Really? Or is it reinforcing and exploiting confusion over halal? Or just plain ignorance about Islam and everything related to it, thanks to years of being under the tyranny of television and state-sponsored muftis and ulama and preachers, whose only job, besides the occasional live stand-up religious comedy, seems to be declaring what is lawful and what is not?
And consider the words of one “Muslim consumer activist”, who said the move was not to restrict but to foster understanding and sensitivity.
Ah, then again, coming from Datuk Nadzim Johan, the man who was among those riled up by some unseen teeny-weeny, porky DNA in some teeny-weeny piece of chocolate sample, and who called for a boycott of the chocolate maker, maybe it’s not worth rebutting him.
You see, there is a common trait among racists: they all deny they are racists. Racist policies and ideologies start with the proponents saying they have good intentions.

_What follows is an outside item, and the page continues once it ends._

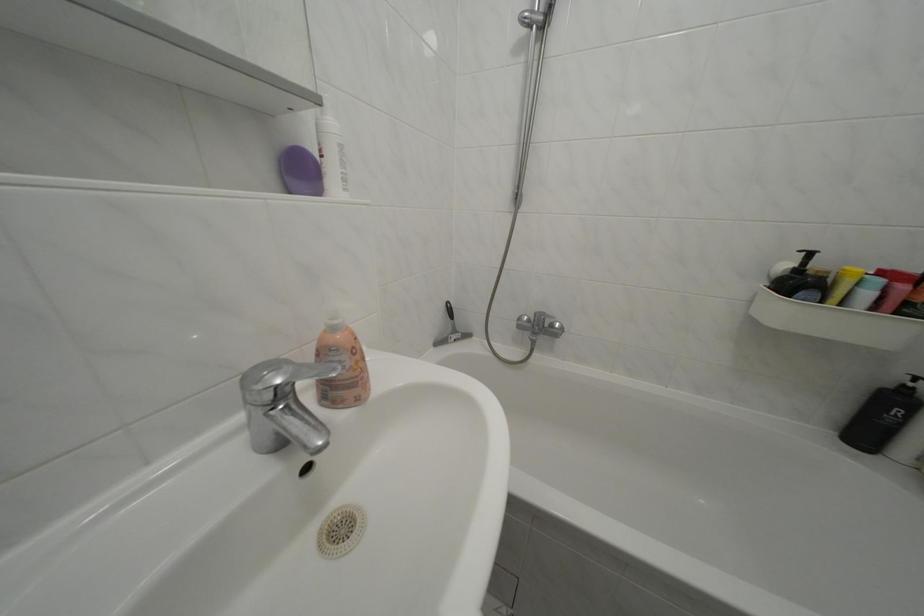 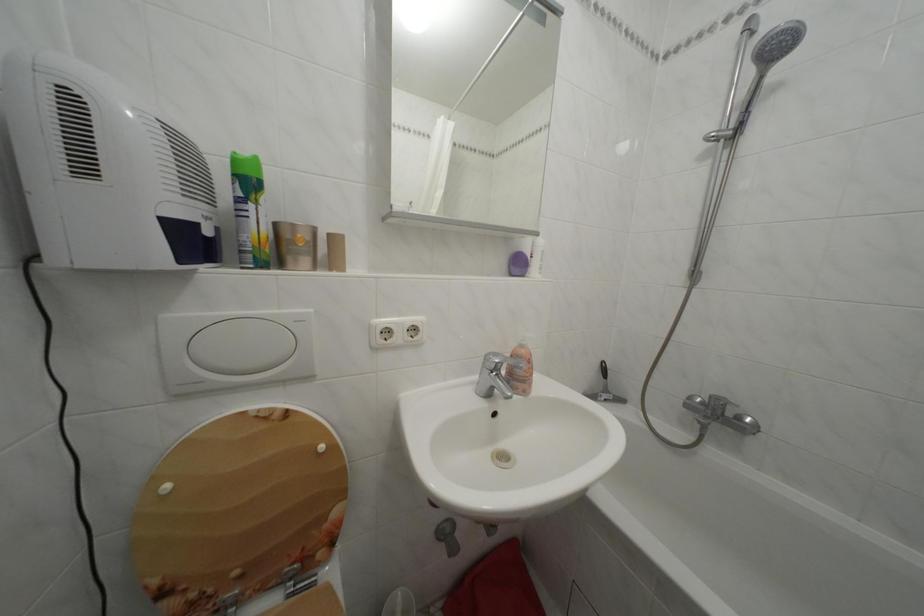 The point at (252, 384) is marked in the first image. Where is the corresponding point in the second image?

Such is the case with white supremacist ideologies and their variants, with Nazism and their offshoots, with apartheid, Hindutva and Zionism, and closer to home, the “ketuanan” masked as Islamisation.
All these ideologies claim to be movements to mobilise their people and to protect them from threats to their existence, and along the way, they come out with policies and laws to segregate societies, all in the name of maintaining harmony and, yes, fostering sensitivity.
But the worst part is when the name of God is invoked.
In many places where racism is institutionalised with fancy social engineering terms, it gets married to the dominant religion, giving birth to a fusion of religion and race.
Proponents of racist policies always tell us that theirs is a practical and realistic solution in managing multiracial societies and their relationship with others.
Such is the case with the halal trolley idea, even if it is remotely practical. It has all the flavour of racism but is more about ignorance. You know, the same kind which once upon a time lumped AIDS and Aedes into a single government campaign song!
And in the face of such ignorance, it is yet another ground to perpetuate Malaysia’s false Islamism, using what the masses in this country are most sensitive about.
Muslims must challenge these stupidities. Not only are they harmful to the nation, they send a signal to their children that Islam means living separately in your own Islamic fairyland.
I’m gonna push the non-halal red trolleys. I will also tell my halal kids to stick their bums in them. And you pig-loving infidels, feel free to use the other trolleys made for the chosen ones. – November 10, 2015.
* This is the personal opinion of the writer or publication and does not necessarily represent the views of The Malaysian Insider.